**What the exercise asks**
Please return the lines below verbatim, beginning at the one that has "each site. The" and stopping after the one that has "retailer objec", and add no other lines.

Source records

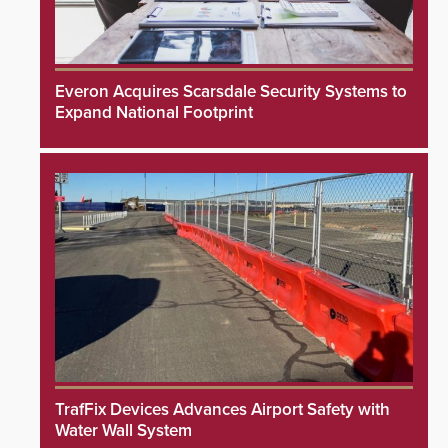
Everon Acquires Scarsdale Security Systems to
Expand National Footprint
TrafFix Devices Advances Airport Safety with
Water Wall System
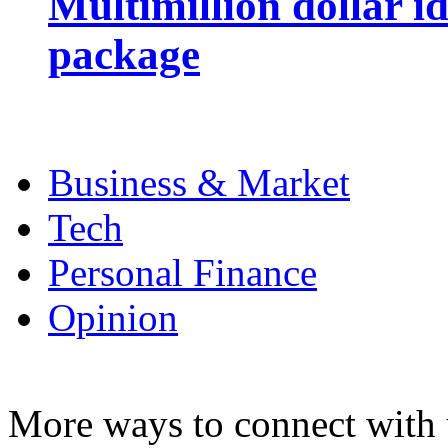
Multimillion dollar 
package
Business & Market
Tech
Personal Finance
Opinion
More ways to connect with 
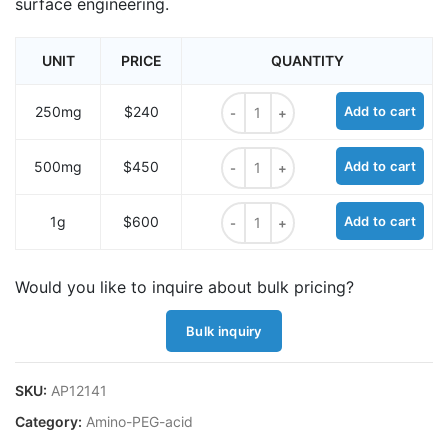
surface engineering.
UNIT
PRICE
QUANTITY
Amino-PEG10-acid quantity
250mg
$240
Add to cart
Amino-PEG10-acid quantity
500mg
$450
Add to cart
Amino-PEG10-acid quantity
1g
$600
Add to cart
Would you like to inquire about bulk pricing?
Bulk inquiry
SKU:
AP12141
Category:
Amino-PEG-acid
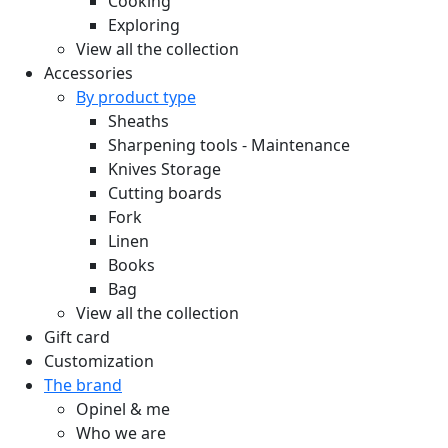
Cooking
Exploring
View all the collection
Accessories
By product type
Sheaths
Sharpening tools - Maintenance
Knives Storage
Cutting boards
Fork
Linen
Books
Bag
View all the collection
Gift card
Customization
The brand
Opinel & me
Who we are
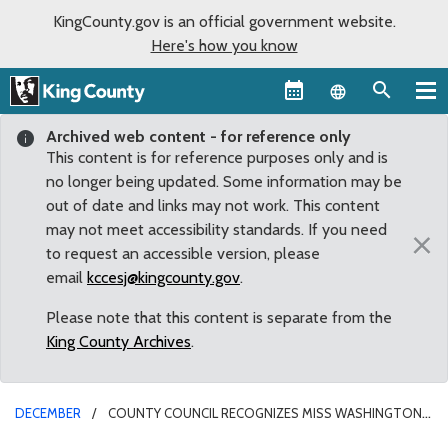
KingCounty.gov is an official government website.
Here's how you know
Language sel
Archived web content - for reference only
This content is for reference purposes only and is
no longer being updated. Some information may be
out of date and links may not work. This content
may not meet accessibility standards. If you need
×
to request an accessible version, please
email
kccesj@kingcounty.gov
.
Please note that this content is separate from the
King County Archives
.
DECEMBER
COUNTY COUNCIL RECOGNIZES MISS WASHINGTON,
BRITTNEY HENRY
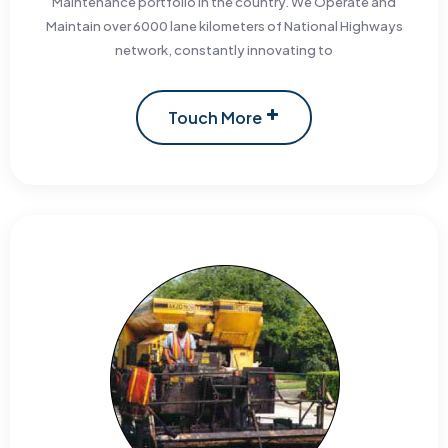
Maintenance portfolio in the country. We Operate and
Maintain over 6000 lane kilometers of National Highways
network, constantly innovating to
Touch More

---

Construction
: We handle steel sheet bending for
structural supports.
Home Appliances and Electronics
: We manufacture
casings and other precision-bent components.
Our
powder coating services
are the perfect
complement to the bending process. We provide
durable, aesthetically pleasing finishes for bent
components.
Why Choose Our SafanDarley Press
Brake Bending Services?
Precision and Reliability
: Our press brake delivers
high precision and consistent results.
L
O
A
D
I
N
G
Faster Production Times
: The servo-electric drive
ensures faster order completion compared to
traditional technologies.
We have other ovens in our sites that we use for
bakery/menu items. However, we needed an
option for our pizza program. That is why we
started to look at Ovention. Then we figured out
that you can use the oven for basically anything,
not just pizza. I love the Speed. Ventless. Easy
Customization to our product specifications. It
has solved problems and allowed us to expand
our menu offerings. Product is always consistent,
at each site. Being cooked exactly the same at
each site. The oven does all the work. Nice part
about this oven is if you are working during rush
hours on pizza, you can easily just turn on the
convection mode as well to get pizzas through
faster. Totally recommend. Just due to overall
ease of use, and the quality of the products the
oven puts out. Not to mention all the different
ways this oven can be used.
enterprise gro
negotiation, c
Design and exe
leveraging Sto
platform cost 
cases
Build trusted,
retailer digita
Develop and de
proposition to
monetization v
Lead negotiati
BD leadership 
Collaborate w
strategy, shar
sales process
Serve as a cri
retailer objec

**Reply to the task**
each site. The oven does all the work. Nice part
about this oven is if you are working during rush
hours on pizza, you can easily just turn on the
convection mode as well to get pizzas through
faster. Totally recommend. Just due to overall
ease of use, and the quality of the products the
oven puts out. Not to mention all the different
ways this oven can be used.
enterprise gro
negotiation, c
Design and exe
leveraging Sto
platform cost 
cases
Build trusted,
retailer digita
Develop and de
proposition to
monetization v
Lead negotiati
BD leadership 
Collaborate w
strategy, shar
sales process
Serve as a cri
retailer objec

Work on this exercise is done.